Правда ли, руны стоят этого?
Из-за Гисмунда я впервые подумал, что могу умереть, не достигнув своей цели. Причем в любой момент. Может, сейчас из вот этого дома выскочит драугр-хельт и разрубит меня пополам. Может, сторхельты промахнутся и зашвырнут секиру через полгорода, которая, хмм, также разрубит меня пополам. Или я пойду в море поплавать, и меня перекусит неведомая тварь. Пополам.
Наверное, и отец чувствовал что-то похожее, раз после седьмой руны перестал ватажничать и осел на земле. Мать говорила мне об этом. Она сказала, что отцу пришлось убить многих, чтобы получить столько рун, а дальше нужно убивать еще больше...
Дважды соседние хирды наталкивались на засады, и к ним на помощь бросались все воины поблизости, в том числе и мы. Мы даже строили стену щитов, вот только дар больше не просыпался. Наверное, потому, что ульверов в строю осталось так мало. Альрик не сражался из-за Бездны, спрятанной в нем, Тулле — из-за вывернутой руки, Энок не мог нормально стрелять, его руки тряслись как у старика-пьянчуги. У Рыси лицо заплыло так, что от глаз остались лишь узенькие щелочки, а еще Вепрь из его ноги достал несколько крупных щепок. У Ледмара повторно открылась рана. Аднтрудюр прихрамывал, но там лишь здоровенный кровоподтек, скоро вылечится. У остальных, как и у меня, шумело в голове и ушах, нас немного мутило и пошатывало. Быстрее всех ожил Бьярне, наверное, из-за его дара. И, как ни странно, Видарссон. Стоило протащить его через всю улицу, как он очнулся и встал, как ни в чем не бывало.

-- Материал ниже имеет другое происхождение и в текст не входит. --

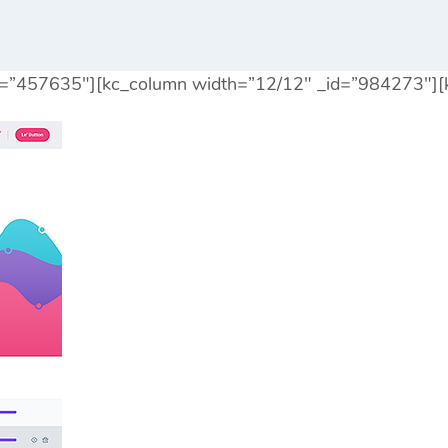
id=”457635″][kc_column width=”12/12″ _id=”984273″][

И мы старались не думать о грохоте, который время от времени прокатывался по городу, и о сражении, которое всё не заканчивалось. От его исхода зависела судьба Сторборга и, возможно, всего Бриттланда.
К вечеру мы добрались до самых дальних улиц, до самой реки, где была самая жестокая сеча. Хорошо, что тут почти все выгорело, и уже не разобрать, где тела людей, где драугров. Всё покрыто пеплом и золой.
Альрик решил, что мы пока не вернемся в становище. Хоть хускарлы бесполезны в главной битве, они могут сторожить город, не пускать новых драугров, если те вдруг появятся. Потому мы отошли к уцелевшим домам, выбрали тот, что побольше и побогаче, и устроились на ночь в нем. Вепрь споро отыскал кладовку, натащил дров и затеял сытный ужин, не жалея хозяйских припасов. Никто из нас не ел с самого утра, и мы жадно набросились на полуразваренное зерно и твердый, как подкова, сыр. А вот пиво пить не стали, не время ему сейчас.
Впервые во время совместной трапезы ульверы молчали. Думы нависали над каждым из нас, кружили чёрными воронами и давили на шеи. А заговорить никто не решался. Я несколько раз открывал рот, чтобы разбить тяжёлое молчание, но не знал, что сказать. Спросить у Альрика, зачем он вывернул руку Тулле? Поведать о встрече со Скирикром? О чём бы не подумал, всё криво выходит.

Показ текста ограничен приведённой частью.